What’s a typical independent director’s worst nightmare? My guess is that while a poor balance sheet might cause restless sleep, it’s the thought of an incorrectly reported balance sheet that brings on night terrors. It’s not surprising. Remember the public shaming – and heavy sentences — heaped on Enron and Worldcom for their accounting (and more importantly, ethical) failures?
In the years that followed these and other corporate lapses, our networks of C-level executives report that many boards have become far more focused on minimizing risk than on seizing opportunity. This is not surprising: Growing regulation, increased investor focus on governance issues, and scary new categories of corporate risk (e.g. cybersecurity) create two notable challenges for the modern board. First, directors face a real challenge in making sure that protection and alignment of key governance and risk management issues doesn’t crowd out equally important dialogue around strategy and operations. And second, they need to ensure that – even with respect to strategy and operations – board scrutiny doesn’t result in an over-emphasis on conforming to benchmarks and industry norms.
I’m not against benchmarking and norming. In fact, since our business is a global leader in assembling rich data sets that allow companies to benchmark almost every imaginable driver of corporate performance, we’d argue that there is too little analytic rigor in most areas of corporate management – particularly those which involve teams and people. Most boards would benefit from richer data sets that compare their company to others. But in an era where governance and risk agendas are driving board conservatism, there is real risk that these data sets will be used to drive conformity, not evaluate strategy.
The best companies do things differently by using data and benchmarks not to aspire to the median, but to ensure radical deviations that are consistent with core strategies.
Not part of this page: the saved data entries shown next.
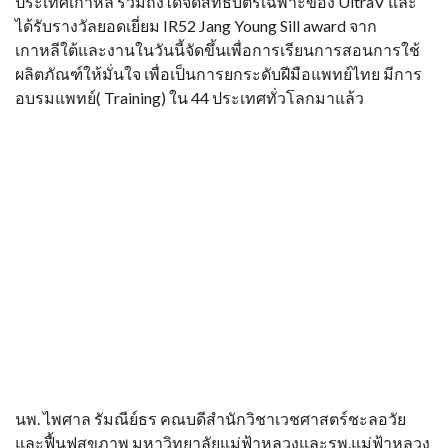
ประเทศเกาหลี รวมถึงได้จดสิทธิบัตรเฉพาะของ UltraV และ
ได้รับรางวัลยอดเยี่ยม IR52 Jang Young Sill award จาก
เกาหลีใต้และงานในวันนี้จัดขึ้นเพื่อการเรียนการสอนการใช้
ผลิตภัณฑ์ให้มั่นใจ เพื่อเป็นการยกระดับฝีมือแพทย์ไทย มีการ
อบรมแพทย์( Training) ใน 44 ประเทศทั่วโลกมาแล้ว
นพ. ไพศาล รัมณีย์ธร คณบดีสำนักวิชาเวชศาสตร์ชะลอวัย
และฟื้นฟูสุขภาพ มหาวิทยาลัยแม่ฟ้าหลวงและรพ.แม่ฟ้าหลวง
Let’s take pay. While benchmarks are useful inputs for compensation decisions, they shouldn’t be a straitjacket. Applying them broadly without reference to your talent strategy could make it impossible to source or retain the people you need to achieve goals. If your strategy relies heavily on aggressive M&A, for example, do you really want a CFO who doesn’t command a salary higher than the norm? Or if your success relies heavily on IP protection or patents, it may make sense for your general counsel’s pay to be the highest in the C-suite.
And what about tax rates? If you have a stated strategy of growing in the government sector, or a vocal commitment to social and civil society vital to your brand, it may make strategic sense to have an effective tax rate significantly higher than the norm. Letting your ETR slip to the benchmark could risk your customers’ trust. But a relatively unknown, unbranded intellectual property company – with far less to lose – might be much more aggressive in minimizing taxes.
Benchmarking and norming won’t always lead to the right decision. Company strategy – and what makes the organization distinctive – has to come first.
Now is the time for directors and executive committees alike to re-balance the strategy-governance scale. They need to ensure that the right decisions are being made and that every director can defend those decisions when investors come calling with strategies of their own.
The understandable growth of risk management functions and their ascendancy in influencing strategy is important, but only part of the story here. Something more basic is at play, highlighted by Larry Fink’s annual Blackrock shareholder letter, where he called for better partnership between corporate leaders and their boards in setting a viable long-term course together. While this may seem like something that should be table stakes for any competent C-Suite and board, anyone who has sat in on a “strategic planning session” knows how often these sessions get derailed into short-term, operational discussions focused on the current “fire.”
I think the reason this happens is a misunderstanding over what constitutes the biggest threat to a company’s future. Obviously, no one wants to miss a short-term forecast or sales goal. More costly, however, is diverting resources to overcorrect near-term headaches at the expense of the time and energy needed to plan for the long term. In fact, investors are far more likely to assert themselves when they sense a lack of a coherent long-term strategy rather than a single missed sales forecast.
To keep their leaders centered on this reality, the strategy team at a prominent software and technology firm does the legwork upfront to educate its executives on the nature of long-term, strategic planning. By developing a protocol that allowed executives to evaluate their own proposed agenda items against a checklist of strategic goals (one-year-plus time horizon, relevance to major strategic initiatives, cross-functional impact, etc.) the firm measured a 75% increase in time spent on relevant subject matter during long-term, strategic planning meetings. Our research found companies with effective long-term planning processes are three times more likely to perform in the top 20% of their industry.
While boards have an opportunity to partner with executive teams to position for the long-term success of a company, unfortunately data show that directors are often more persistently focused on short-term issues than even the most assertive investors. Forty-six percent of executives and directors surveyed by the think-tank Focusing Capital on the Long Term noted that the board was a major source of demands for short-term results, more than 2.5 times those who mentioned investors in the same manner.
For an organization’s governance model and its business strategy to be in lock step, CXOs need to help directors understand and meaningfully engage in setting the company’s strategic direction. This means the C-suite must be able to develop productive relationships with board members—even have the skills to ‘coach’ directors on how to manage conversations with shareholders. Directors in turn need to monitor the company’s operational heartbeat closely so they can make informed decisions about when to play it safe and when to dare to deviate.